Por si el año pasado no habíamos tenido suficiente polémica con la famosa falta de Claver, lo de ayer ya fue de traca. El final del partido es de los más controvertidos que se recuerdan. Falta del Madrid no pitada, cierto, pero un tapón legal de Randolph a Tomic fue convertido en canasta del Barça por los árbitros. Y eso después de revisar la jugada en el vídeo. Así acabó la final, con Felipe Reyes negando con la cabeza en el banquillo y con el Barça celebrando un título en la cancha del Madrid. Duro para los blancos. Solo en dos ocasiones el equipo que organiza la Copa del Rey ha terminado con ella en las manos. El dato es tan demoledor que nos deja un mensaje claro: la presión del organizador por ganar ante su gente pesa más que el talento o la capacidad ade su plantilla. Eso pareció pasarle al Real Madrid, desatado durante gran parte del partido, en el que fue ganando hasta por 17 puntos. La diferencia era tan grande que la Copa ya casi se celebraba. Pero llegó el último cuarto y apareció un estratosférico Heurtel para darle la vuelta al partido. Llull intentó el milagro. Forzó la prórroga en el último instante con su garra habitual e hizo soñar de nuevo a los suyos, hasta que la polémica se adueñó de la final. Otra vez.
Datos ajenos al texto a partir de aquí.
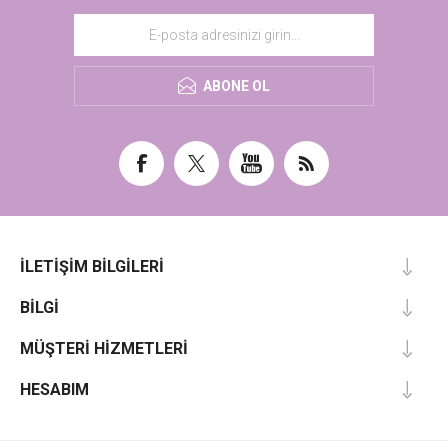
ABONE OL
İLETIŞIM BILGILERI
BILGI
MÜŞTERI HIZMETLERI
HESABIM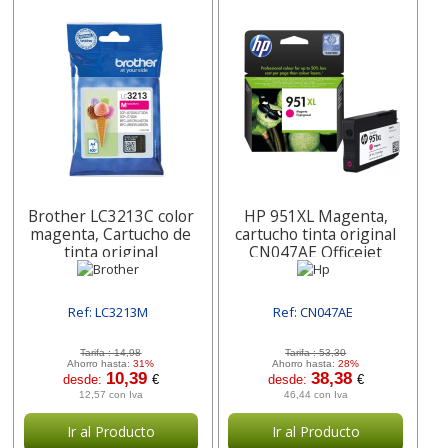
Brother LC3213C color
HP 951XL Magenta,
magenta, Cartucho de
cartucho tinta original
tinta original
CN047AE Officejet
Ref: LC3213M
Ref: CN047AE
[ SURLC3213M ]
[ SURCN047AE ]
Tarifa :
14,98
Tarifa :
53,30
Ahorro hasta:
31%
Ahorro hasta:
28%
10,39
38,38
desde:
€
desde:
€
12,57 con Iva
46,44 con Iva
Ir al Producto
Ir al Producto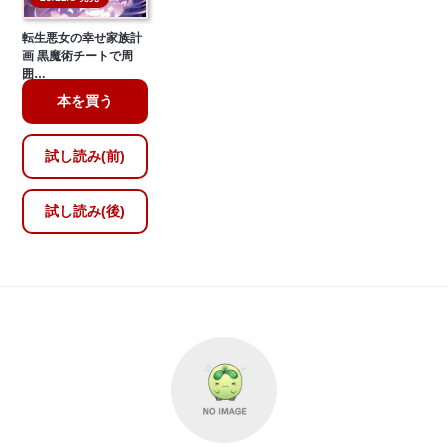
転生悪女の幸せ家族計
画 黒魔術チートで周
囲…
本を買う
試し読み(前)
試し読み(後)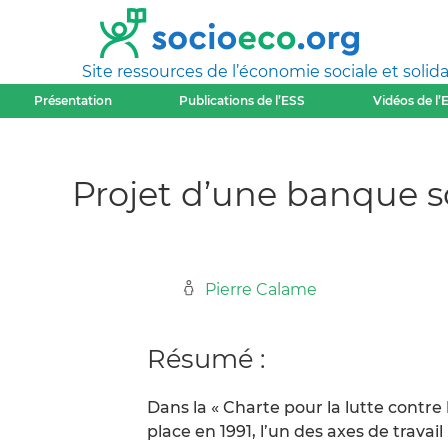
Site ressources de l’économie sociale et solida
Présentation
Publications de l’ESS
Vidéos de l’
Projet d’une banque so
Pierre Calame
Résumé :
Dans la « Charte pour la lutte contre 
place en 1991, l’un des axes de travai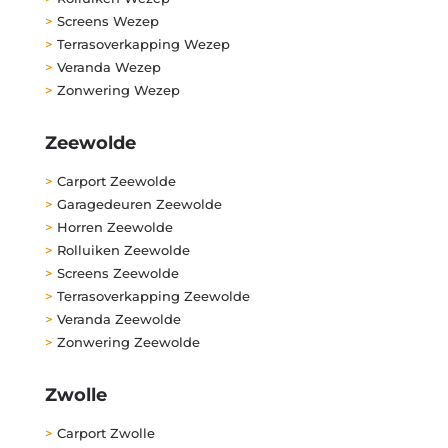
>
Screens Wezep
>
Terrasoverkapping Wezep
>
Veranda Wezep
>
Zonwering Wezep
Zeewolde
>
Carport Zeewolde
>
Garagedeuren Zeewolde
>
Horren Zeewolde
>
Rolluiken Zeewolde
>
Screens Zeewolde
>
Terrasoverkapping Zeewolde
>
Veranda Zeewolde
>
Zonwering Zeewolde
Zwolle
>
Carport Zwolle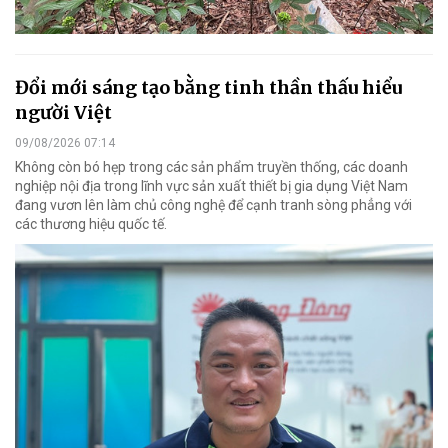
Đổi mới sáng tạo bằng tinh thần thấu hiểu
người Việt
09/08/2026 07:14
Không còn bó hẹp trong các sản phẩm truyền thống, các doanh
nghiệp nội địa trong lĩnh vực sản xuất thiết bị gia dụng Việt Nam
đang vươn lên làm chủ công nghệ để cạnh tranh sòng phẳng với
các thương hiệu quốc tế.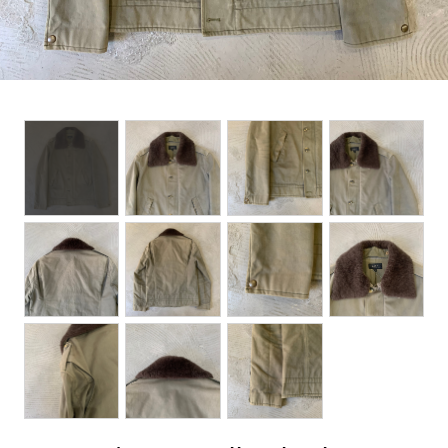
BOTTOMS
ACCESSORIES
DESIGNERS ARCHIVES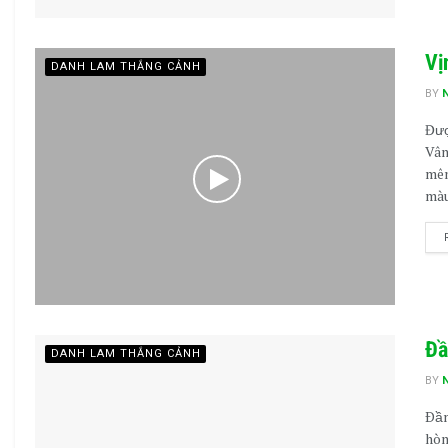
Vị
DANH LAM THẮNG CẢNH
BY
Đượ
Vân
mên
màu
Đầ
DANH LAM THẮNG CẢNH
BY
Ðầm
hòn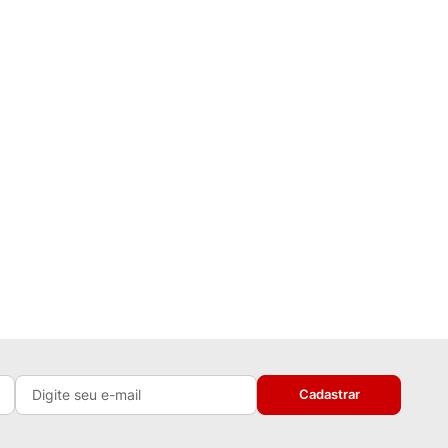
Cadastrar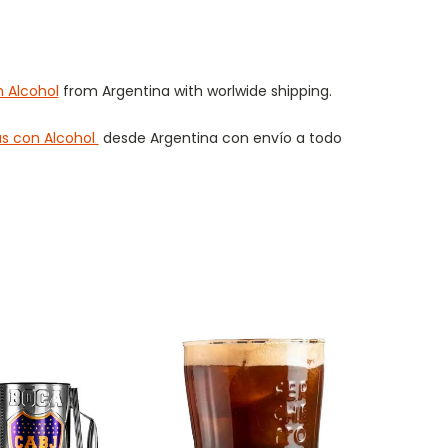
 Alcohol
from Argentina with worlwide shipping.
s con Alcohol
desde Argentina con envío a todo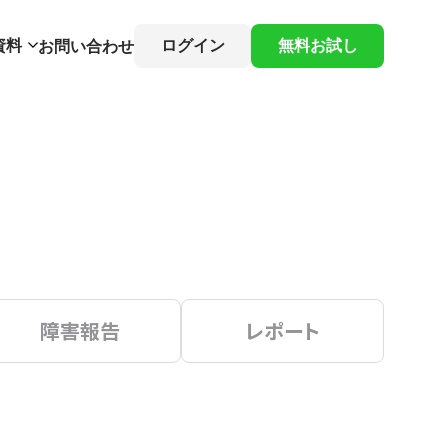
資料
ログイン
無料お試し
お問い合わせ
障害報告
レポート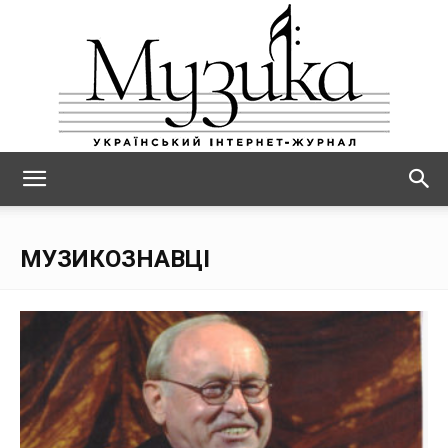
МУЗИКА
МУЗИКОЗНАВЦІ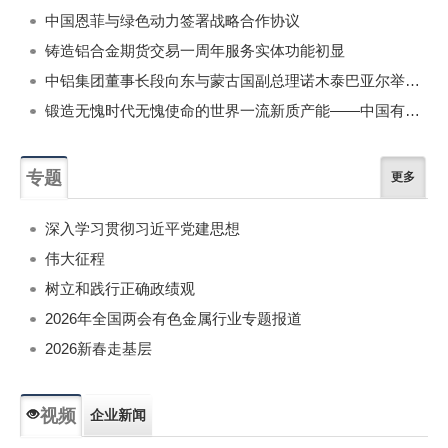
中国恩菲与绿色动力签署战略合作协议
铸造铝合金期货交易一周年服务实体功能初显
中铝集团董事长段向东与蒙古国副总理诺木泰巴亚尔举行会谈
锻造无愧时代无愧使命的世界一流新质产能——中国有色金属工业的战略应对与破局之道（二）
专题
更多
深入学习贯彻习近平党建思想
伟大征程
树立和践行正确政绩观
2026年全国两会有色金属行业专题报道
2026新春走基层
视频
企业新闻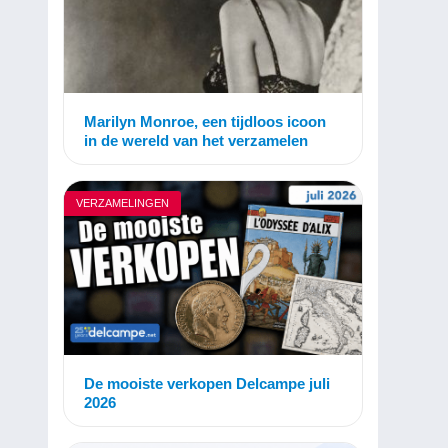
Marilyn Monroe, een tijdloos icoon
in de wereld van het verzamelen
VERZAMELINGEN
De mooiste verkopen Delcampe juli
2026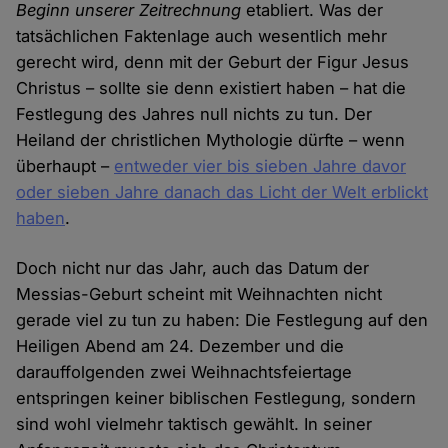
Beginn unserer Zeitrechnung
etabliert. Was der
tatsächlichen Faktenlage auch wesentlich mehr
gerecht wird, denn mit der Geburt der Figur Jesus
Christus – sollte sie denn existiert haben – hat die
Festlegung des Jahres null nichts zu tun. Der
Heiland der christlichen Mythologie dürfte – wenn
überhaupt –
entweder vier bis sieben Jahre davor
oder sieben Jahre danach das Licht der Welt erblickt
haben
.
Doch nicht nur das Jahr, auch das Datum der
Messias-Geburt scheint mit Weihnachten nicht
gerade viel zu tun zu haben: Die Festlegung auf den
Heiligen Abend am 24. Dezember und die
darauffolgenden zwei Weihnachtsfeiertage
entspringen keiner biblischen Festlegung, sondern
sind wohl vielmehr taktisch gewählt. In seiner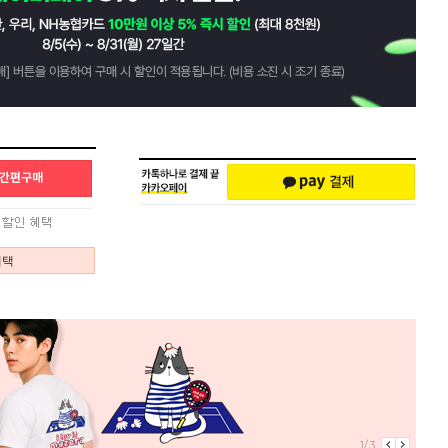
혜택
1/3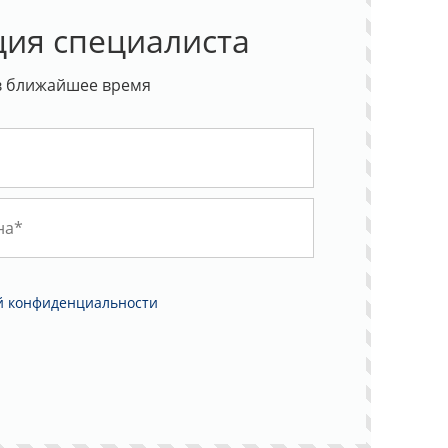
ция специалиста
в ближайшее время
й конфиденциальности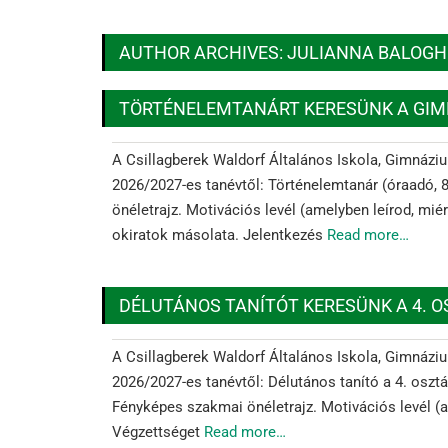
AUTHOR ARCHIVES: JULIANNA BALOGH
TÖRTÉNELEMTANÁRT KERESÜNK A GI
A Csillagberek Waldorf Általános Iskola, Gimnáziu
2026/2027-es tanévtől: Történelemtanár (óraadó, 
önéletrajz. Motivációs levél (amelyben leírod, mié
okiratok másolata. Jelentkezés
Read more…
DÉLUTÁNOS TANÍTÓT KERESÜNK A 4. 
A Csillagberek Waldorf Általános Iskola, Gimnáziu
2026/2027-es tanévtől: Délutános tanító a 4. oszt
Fényképes szakmai önéletrajz. Motivációs levél (a
Végzettséget
Read more…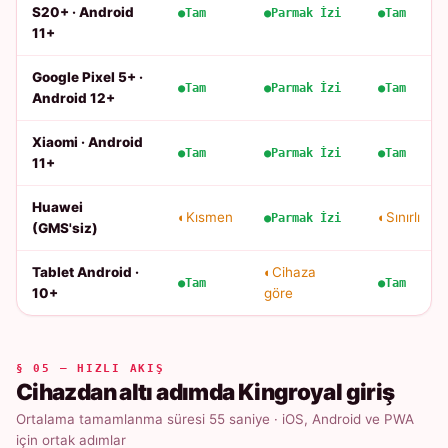
S20+ · Android
Tam
Parmak İzi
Tam
11+
Google Pixel 5+ ·
Tam
Parmak İzi
Tam
Android 12+
Xiaomi · Android
Tam
Parmak İzi
Tam
11+
Huawei
Kısmen
Sınırlı
Parmak İzi
(GMS'siz)
Tablet Android ·
Cihaza
Tam
Tam
10+
göre
§ 05 — HIZLI AKIŞ
Cihazdan altı adımda Kingroyal giriş
Ortalama tamamlanma süresi 55 saniye · iOS, Android ve PWA
için ortak adımlar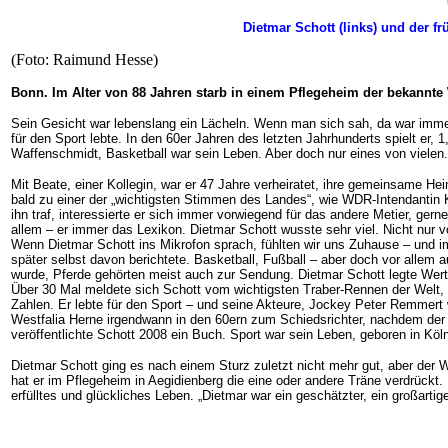
Dietmar Schott (links) und der f
(Foto: Raimund Hesse)
Bonn. Im Alter von 88 Jahren starb in einem Pflegeheim der bekannte
Sein Gesicht war lebenslang ein Lächeln. Wenn man sich sah, da war immer 
für den Sport lebte. In den 60er Jahren des letzten Jahrhunderts spielt er
Waffenschmidt, Basketball war sein Leben. Aber doch nur eines von vielen.
Mit Beate, einer Kollegin, war er 47 Jahre verheiratet, ihre gemeinsame 
bald zu einer der „wichtigsten Stimmen des Landes“, wie WDR-Intendantin 
ihn traf, interessierte er sich immer vorwiegend für das andere Metier, ger
allem – er immer das Lexikon. Dietmar Schott wusste sehr viel. Nicht nur
Wenn Dietmar Schott ins Mikrofon sprach, fühlten wir uns Zuhause – und im
später selbst davon berichtete. Basketball, Fußball – aber doch vor allem
wurde, Pferde gehörten meist auch zur Sendung. Dietmar Schott legte Wert
Über 30 Mal meldete sich Schott vom wichtigsten Traber-Rennen der Welt, d
Zahlen. Er lebte für den Sport – und seine Akteure, Jockey Peter Remmert w
Westfalia Herne irgendwann in den 60ern zum Schiedsrichter, nachdem der 
veröffentlichte Schott 2008 ein Buch. Sport war sein Leben, geboren in 
Dietmar Schott ging es nach einem Sturz zuletzt nicht mehr gut, aber der W
hat er im Pflegeheim in Aegidienberg die eine oder andere Träne verdrück
erfülltes und glückliches Leben. „Dietmar war ein geschätzter, ein großarti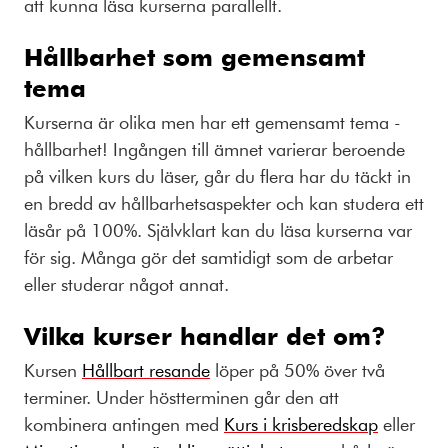
att kunna läsa kurserna parallellt.
Hållbarhet som gemensamt
tema
Kurserna är olika men har ett gemensamt tema -
hållbarhet! Ingången till ämnet varierar beroende
på vilken kurs du läser, går du flera har du täckt in
en bredd av hållbarhetsaspekter och kan studera ett
läsår på 100%. Självklart kan du läsa kurserna var
för sig. Många gör det samtidigt som de arbetar
eller studerar något annat.
Vilka kurser handlar det om?
Kursen
Hållbart resande
löper på 50% över två
terminer. Under höstterminen går den att
kombinera antingen med
Kurs i krisberedskap
eller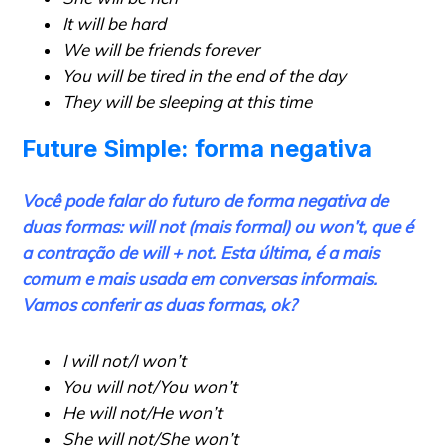
It will be hard
We will be friends forever
You will be tired in the end of the day
They will be sleeping at this time
Future Simple: forma negativa
Você pode falar do futuro de forma negativa de
duas formas:
will not
(mais formal) ou
won’t
, que é
a contração de will + not. Esta última, é a mais
comum e mais usada em conversas informais.
Vamos conferir as duas formas, ok?
I will not/I won’t
You will not/You won’t
He will not/He won’t
She will not/She won’t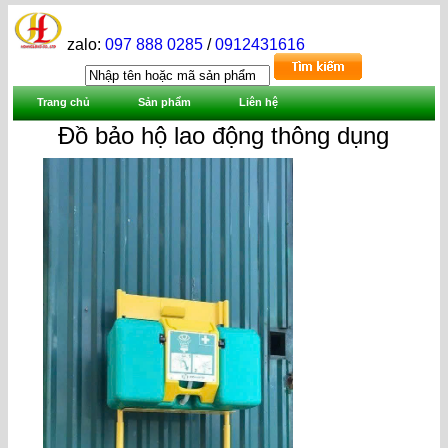
zalo:
097 888 0285
/
0912431616
Trang chủ
Sản phẩm
Liên hệ
Đồ bảo hộ lao động thông dụng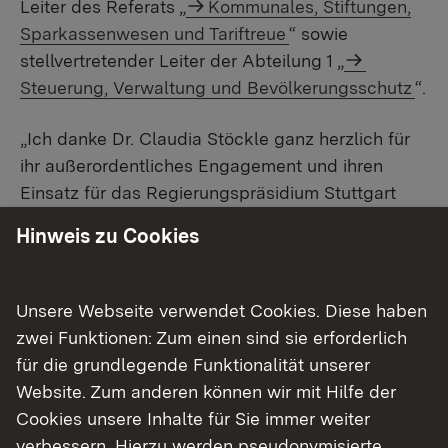
Leiter des Referats „
Kommunales, Stiftungen,
Sparkassenwesen und Tariftreue
“ sowie
stellvertretender Leiter der Abteilung 1 „
Steuerung, Verwaltung und Bevölkerungsschutz
“.
„Ich danke Dr. Claudia Stöckle ganz herzlich für
ihr außerordentliches Engagement und ihren
Einsatz für das Regierungspräsidium Stuttgart
und somit für die Menschen im Regierungsbezirk
Hinweis zu Cookies
und im ganzen Land. Gerade die Dynamik, mit der
Claudia Stöckle Themen vorangetrieben hat,
zeichnet sie aus – sei es während der Corona-
Unsere Webseite verwendet Cookies. Diese haben
Pandemie mit der Task Force Infektionsschutz
zwei Funktionen: Zum einen sind sie erforderlich
oder bei der Anerkennung von ausländischen
für die grundlegende Funktionalität unserer
Fachkräften in Gesundheitsberufen. Für ihren
Website. Zum anderen können wir mit Hilfe der
neuen Lebensabschnitt wünsche ich ihr alles
Cookies unsere Inhalte für Sie immer weiter
Gute und bedanke mich herzlich für unsere
verbessern. Hierzu werden pseudonymisierte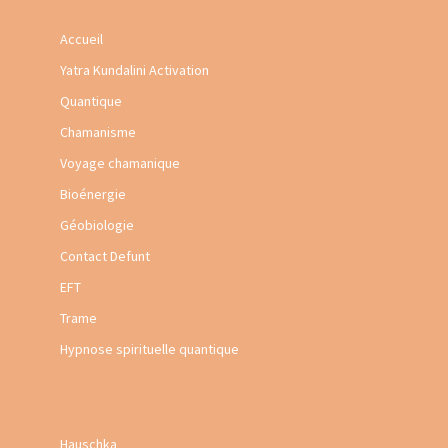
Accueil
Yatra Kundalini Activation
Quantique
Chamanisme
Voyage chamanique
Bioénergie
Géobiologie
Contact Defunt
EFT
Trame
Hypnose spirituelle quantique
Hauschka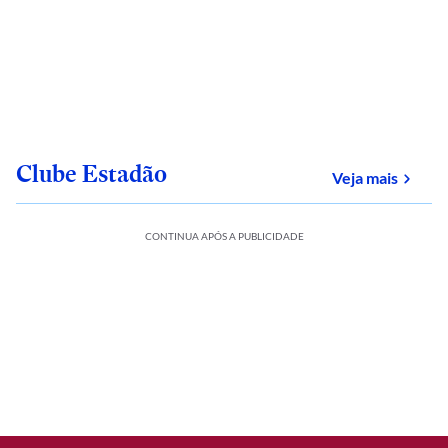
Clube Estadão
sobre
Veja mais
CONTINUA APÓS A PUBLICIDADE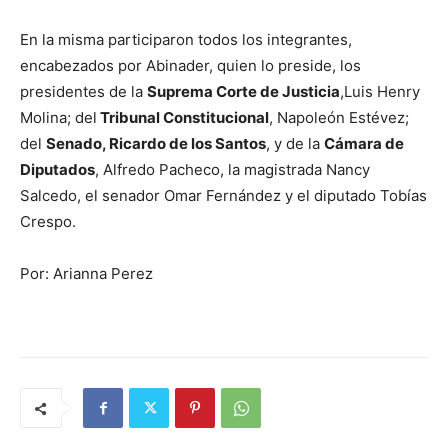
En la misma participaron todos los integrantes,
encabezados por Abinader, quien lo preside, los
presidentes de la
Suprema Corte de Justicia
,Luis Henry
Molina; del
Tribunal Constitucional
, Napoleón Estévez;
del
Senado, Ricardo de los Santos
, y de la
Cámara de
Diputados
, Alfredo Pacheco, la magistrada Nancy
Salcedo, el senador Omar Fernández y el diputado Tobías
Crespo.
Por: Arianna Perez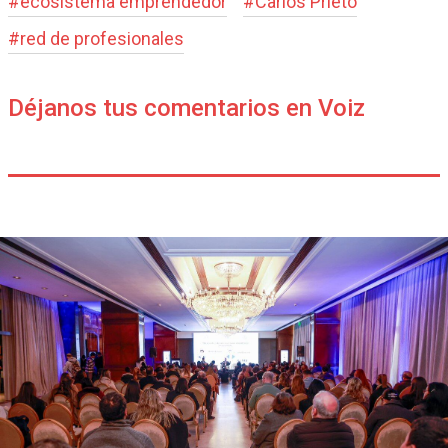
#
ecosistema emprendedor
#
Carlos Prieto
#
red de profesionales
Déjanos tus comentarios en Voiz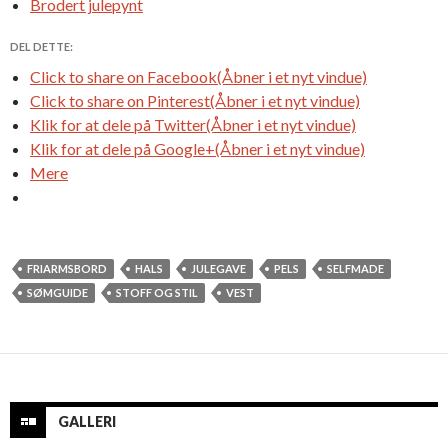
Brodert julepynt
DEL DETTE:
Click to share on Facebook(Åbner i et nyt vindue)
Click to share on Pinterest(Åbner i et nyt vindue)
Klik for at dele på Twitter(Åbner i et nyt vindue)
Klik for at dele på Google+(Åbner i et nyt vindue)
Mere
FRIARMSBORD
HALS
JULEGAVE
PELS
SELFMADE
SØMGUIDE
STOFF OG STIL
VEST
GALLERI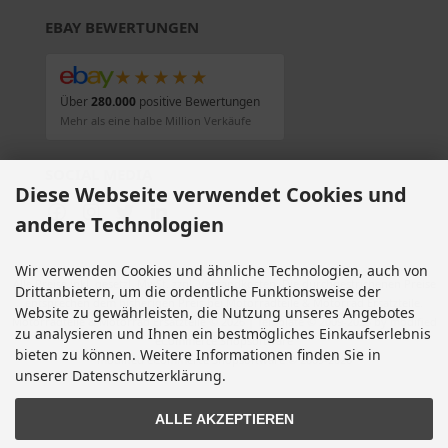
EBAY BEWERTUNGEN
★★★★★
Über
280.000
positive Bewertungen
Mehr als eine halbe Million Verkäufe
SOCIAL MEDIA
Diese Webseite verwendet Cookies und
andere Technologien
Wir verwenden Cookies und ähnliche Technologien, auch von
Alle Preise inkl. gesetzl. MwSt. zzgl.
Versandkosten
. Die durchgestrichenen Preise
Drittanbietern, um die ordentliche Funktionsweise der
entsprechen dem bisherigen Preis bei Motorradteile & Motorrad Ersatzteile.
Website zu gewährleisten, die Nutzung unseres Angebotes
Motorradteile & Motorrad Ersatzteile © 2026 | Template © 2009-2026 by modified
zu analysieren und Ihnen ein bestmögliches Einkaufserlebnis
eCommerce Shopsoftware
bieten zu können. Weitere Informationen finden Sie in
mod
ified eCommerce Shopsoftware © 2009-2026
unserer Datenschutzerklärung.
ALLE AKZEPTIEREN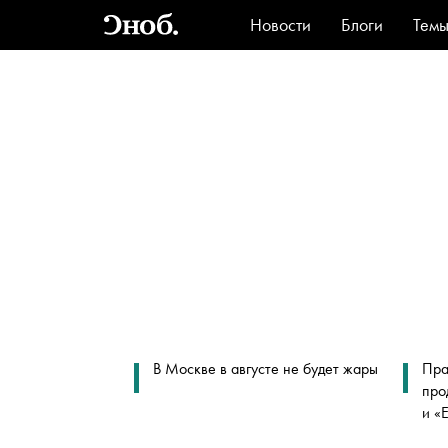
Новости
Блоги
Тем
Стиль
Ви
В Москве в августе не будет жары
Пра
про
и «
Toca reflexionar Más allá de lo ocurrido en el final del partido, la derrota del Madrid en un partido que tenía ganado solo se explica por el exceso de confianza. Es eso o habrá que pensar que realmente hay una maldición. No hay más formas de entender que un equipo con tanta experiencia en finales dejase ir un partido así. Esos jugadores han ganado duelos imposibles, han competido contra los mejores equipos del continente y en situaciones totalmente adversas. De casi todas ellas salió victorioso el equipo de Laso, que lo ha ganado todo con él en el banquillo. Esta vez no. Toca reflexionar, la Liga y la Euroliga son los objetivos ahora.